John said:
I recently had my car align. I had new tires put on too. I still notice it
pulls to the right some. They said it was out some and they fixed it to
specs. I was wondering is there anything else that could make it pull right?
Or did they mess up and didn't align it correctly. Any suggestions? I'm
going back to the place in a day to have the tires rotated and to realign
again.
You've gotten good suggestions from other readers. Another
possibility that's rare but I've experienced it directly is that one
of your tires may be faulty. I had a similar problem on a brand new
Outback Wagon. I had tire pressures and alignment verified, as well
as the integrity of all of the mechanical components associated with
steering. An "old time" mechanic friend suggested I try swapping my
front two tires for eachother. The result was that the car now pulled
to the opposite side.
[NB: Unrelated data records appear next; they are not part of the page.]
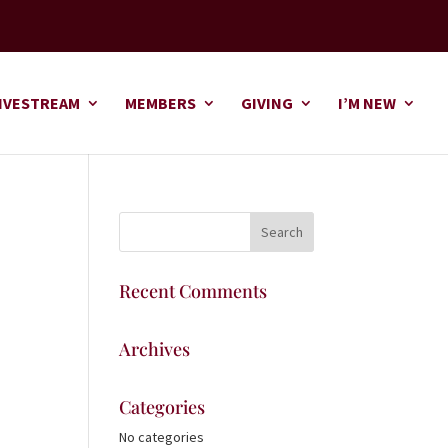
IVESTREAM
MEMBERS
GIVING
I’M NEW
Recent Comments
Archives
Categories
No categories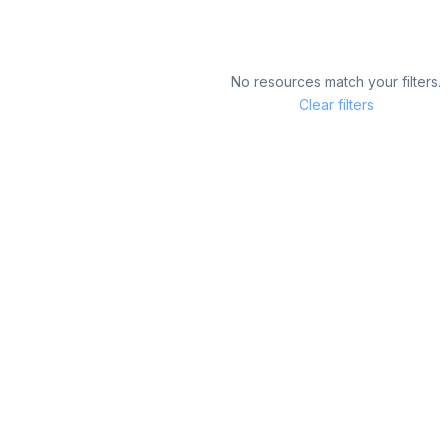
No resources match your filters.
Clear filters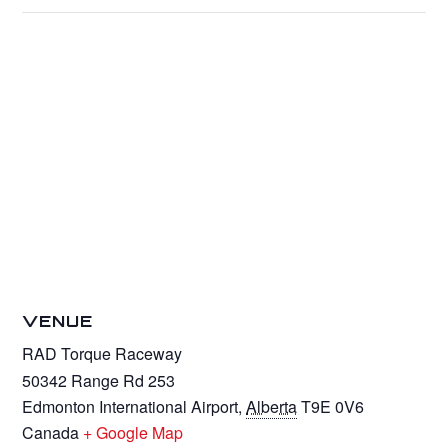
VENUE
RAD Torque Raceway
50342 Range Rd 253
Edmonton International Airport
,
Alberta
T9E 0V6
Canada
+ Google Map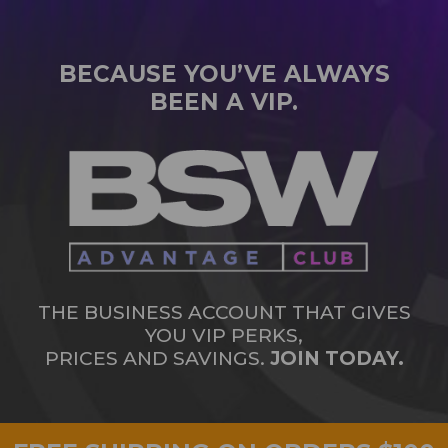
BECAUSE YOU’VE ALWAYS
BEEN A VIP.
THE BUSINESS ACCOUNT THAT GIVES
YOU VIP PERKS,
PRICES AND SAVINGS.
JOIN TODAY.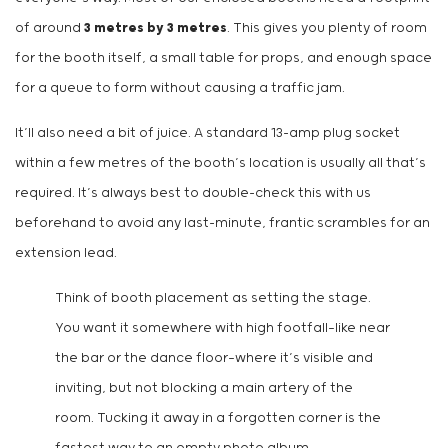
of around
3 metres by 3 metres
. This gives you plenty of room
for the booth itself, a small table for props, and enough space
for a queue to form without causing a traffic jam.
It’ll also need a bit of juice. A standard 13-amp plug socket
within a few metres of the booth’s location is usually all that’s
required. It’s always best to double-check this with us
beforehand to avoid any last-minute, frantic scrambles for an
extension lead.
Think of booth placement as setting the stage.
You want it somewhere with high footfall—like near
the bar or the dance floor—where it’s visible and
inviting, but not blocking a main artery of the
room. Tucking it away in a forgotten corner is the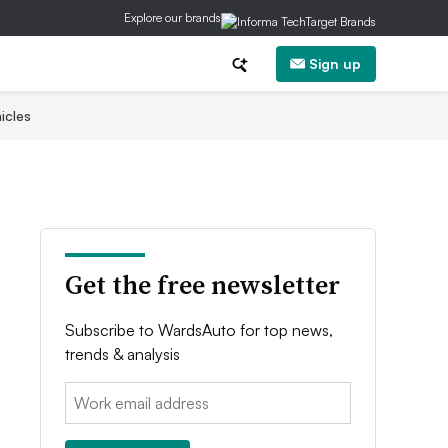
Explore our brands
Sign up
icles
Get the free newsletter
Subscribe to WardsAuto for top news,
trends & analysis
Email: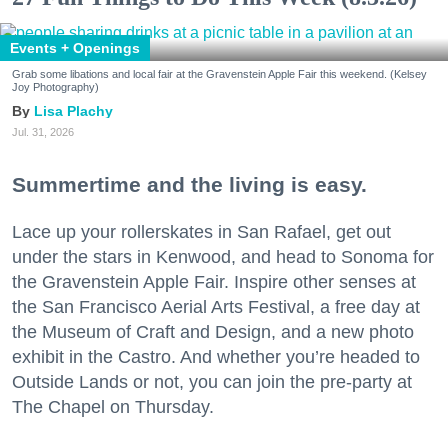
Events + Openings
Grab some libations and local fair at the Gravenstein Apple Fair this weekend. (Kelsey
Joy Photography)
Lisa Plachy
Jul. 31, 2026
Summertime and the living is easy.
Lace up your rollerskates in San Rafael, get out
under the stars in Kenwood, and head to Sonoma for
the Gravenstein Apple Fair. Inspire other senses at
the San Francisco Aerial Arts Festival, a free day at
the Museum of Craft and Design, and a new photo
exhibit in the Castro. And whether you’re headed to
Outside Lands or not, you can join the pre-party at
The Chapel on Thursday.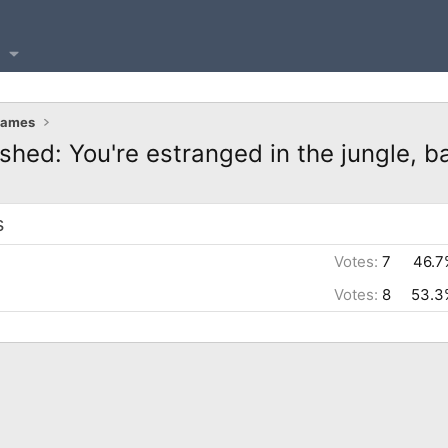
Games
shed: You're estranged in the jungle, b
s
Votes:
7
46.7
Votes:
8
53.3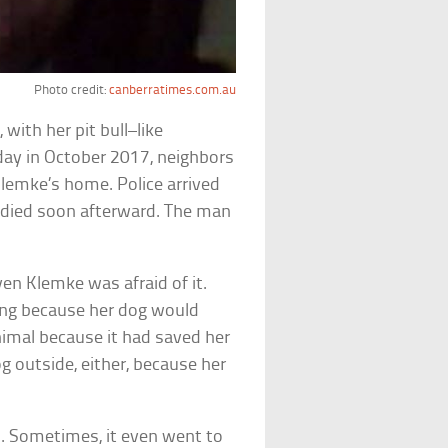
Photo credit:
canberratimes.com.au
a
, with her pit bull–like
ul day in October 2017, neighbors
Klemke’s home. Police arrived
e died soon afterward. The man
en Klemke was afraid of it.
iting because her dog would
nimal because it had saved her
og outside, either, because her
. Sometimes, it even went to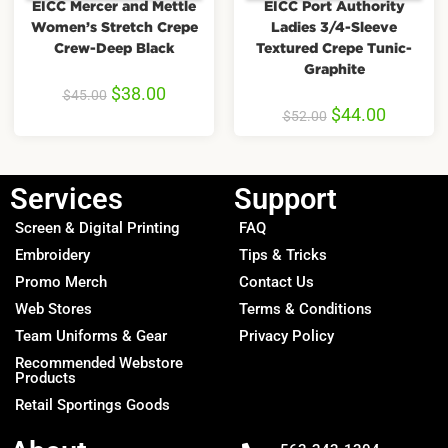
EICC Mercer and Mettle
EICC Port Authority
Women’s Stretch Crepe
Ladies 3/4-Sleeve
Crew-Deep Black
Textured Crepe Tunic-
Graphite
$
38.00
$
45.00
$
44.00
$
52.00
Services
Support
Screen & Digital Printing
FAQ
Embroidery
Tips & Tricks
Promo Merch
Contact Us
Web Stores
Terms & Conditions
Team Uniforms & Gear
Privacy Policy
Recommended Webstore
Products
Retail Sportings Goods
The original condition returned when I swapped
them back to their original locations. I isolated which of the two
was problematic by exchanging front to back. I ended up putting the
"bad" tire in the back which eliminated the problem and I still
achieved full expected mileage from all 4. The tires wore evenly all
the way around so I postponed tire rotation one or two cycles. By the
time I rotated such that the "bad" tire was again in front, the
problem returned but was of much less magnitude. No one could had a
good explanation, including the tire manufacturer. Some said it was
the tread, others said it could be internal to the tire, others just
said I was nuts. The dealer was convinced my diagnosis was correct
and offered a new tire, but I opted out as not to have new balance
weights dig up my brand new wheels prematurely. In hindsight I
should have changed it just in case the tire could have been at higher
risk of catastrophic failure. If all the suggestions you've received
so far don't yield a solution, try another front end shop.....perhaps
the shop you're going to has equipment that's out of calibration.